Design and Performance Analysis of a Low-Profile Dual-Band Antenna with Low Specific Absorption Rate Using Textile Materials for Wearable and RF Energy Harvesting Applications

This study presents a low-profile, dual-band microstrip patch antenna (MPA) optimized for wearable applications, with a focus on achieving a low specific absorption rate (SAR). The antenna operates efficiently in the 5.8 GHz ISM (industrial, scientific, and medical) band and the 8.3 GHz X-band. A strategically designed C-shaped slot adjusts the resonant frequencies to align with these operational bands. The performance characteristics are evaluated across various textile substrates, including polyester-cotton, felt, denim, polyester, and Cordura, to determine the most suitable material for specific application needs. Constructed from conductive textile materials on a single poly-cotton substrate layer, the antenna combines flexibility and conformity to the human body, making it ideal for wearable technology. The compact design measures 40 mm3 x 45 mm3 x 1.17 mm3 (0.77 lambda 0 x 0.87 lambda 0 x 0.022 lambda 0 at 5.8 GHz), and it demonstrates simulated peak gains of 8.73 dBi and 4.64 dBi for the 5.8 GHz and 8.3 GHz bands, respectively.

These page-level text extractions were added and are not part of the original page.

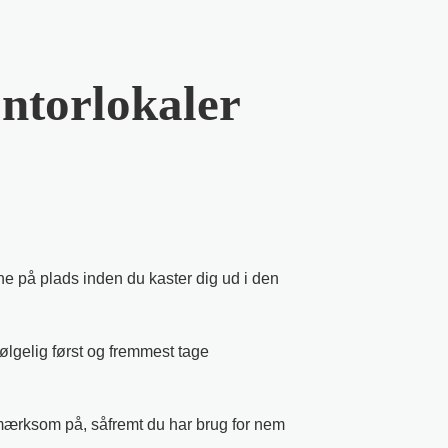
ontorlokaler
gerne på plads inden du kaster dig ud i den
ølgelig først og fremmest tage
mærksom på, såfremt du har brug for nem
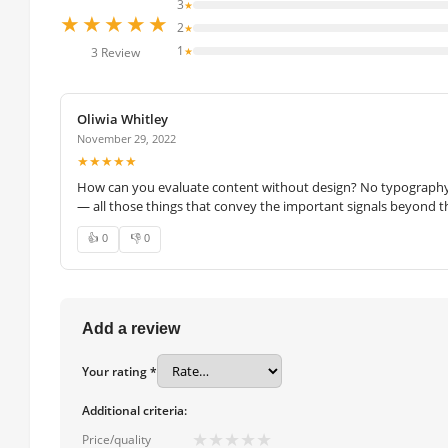
3
★
★★★★★
2
★
1
★
3 Review
Oliwia Whitley
November 29, 2022
★★★★★
How can you evaluate content without design? No typography, 
— all those things that convey the important signals beyond th
👍 0
👎 0
Add a review
Your rating *
Additional criteria:
★
★
★
★
★
Price/quality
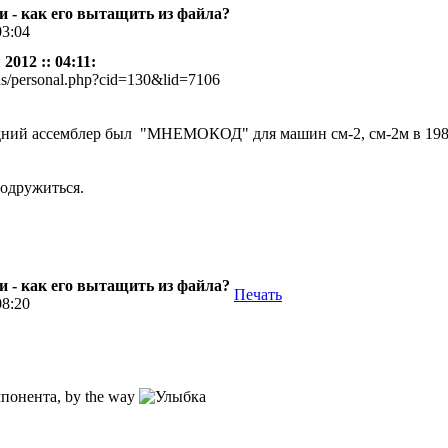
 - как его вытащить из файла?
03:04
2012 :: 04:11:
ds/personal.php?cid=130&lid=7106
дний ассемблер был "МНЕМОКОД" для машин см-2, см-2м в 1986 
одружиться.
 - как его вытащить из файла?
Печать
08:20
понента, by the way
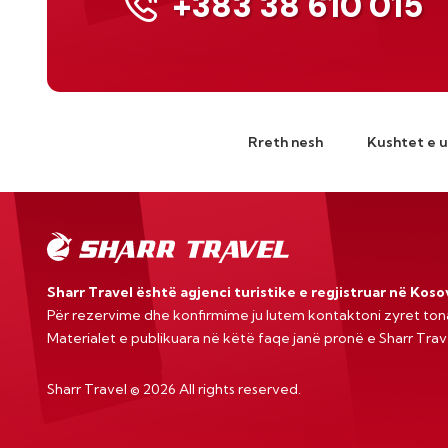
+383 38 610 015
Rreth nesh
Kushtet e 
Sharr Travel është agjenci turistike e regjistruar në Kos
Për rezervime dhe konfirmime ju lutem kontaktoni zyret ton
Materialet e publikuara në këtë faqe janë pronë e Sharr Tra
Sharr Travel
©
2026 All rights reserved.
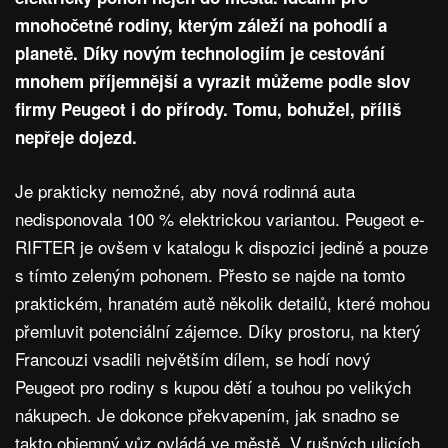
mnohočetné rodiny, kterým záleží na pohodlí a
planetě. Díky novým technologiím je cestování
mnohem příjemnější a vyrazit můžeme podle slov
firmy Peugeot i do přírody. Tomu, bohužel, příliš
nepřeje dojezd.
Je prakticky nemožné, aby nová rodinná auta
nedisponovala 100 % elektrickou variantou. Peugeot e-
RIFTER je ovšem v katalogu k dispozici jedině a pouze
s tímto zeleným pohonem. Přesto se najde na tomto
praktickém, hranatém autě několik detailů, které mohou
přemluvit potenciální zájemce. Díky prostoru, na který
Francouzi vsadili největším dílem, se hodí nový
Peugeot pro rodiny s kupou dětí a touhou po velikých
nákupech. Je dokonce překvapením, jak snadno se
takto objemný vůz ovládá ve městě. V rušných ulicích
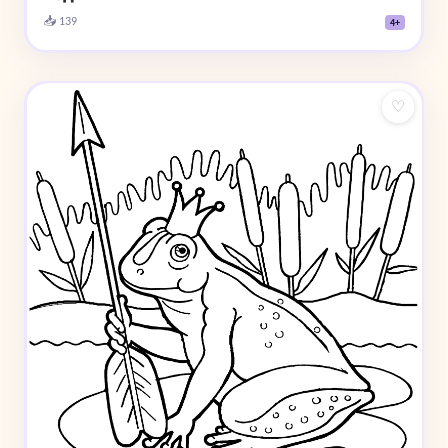
📥 139
4+
♡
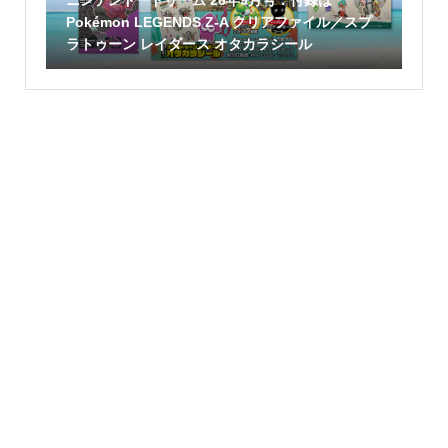
Pokémon LEGENDS Z-A クリアファイル／スプ
ラトゥーン レイダース オタカラシール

The antenna achieves bandwidths of 150 MHz at 5.8 GHz and 190 MHz at 8.3 GHz. Experimental results confirm stable return loss (S11) performance despite structural deformations and proximity to the human body. Additionally, the antenna maintains SAR values within the European Union's standard limit of 2 W/kg, attributed to its full ground plane structure. These attributes highlight the antenna's potential for reliable and efficient operation in wearable technologies and RF energy harvesting systems, particularly in indoor environments.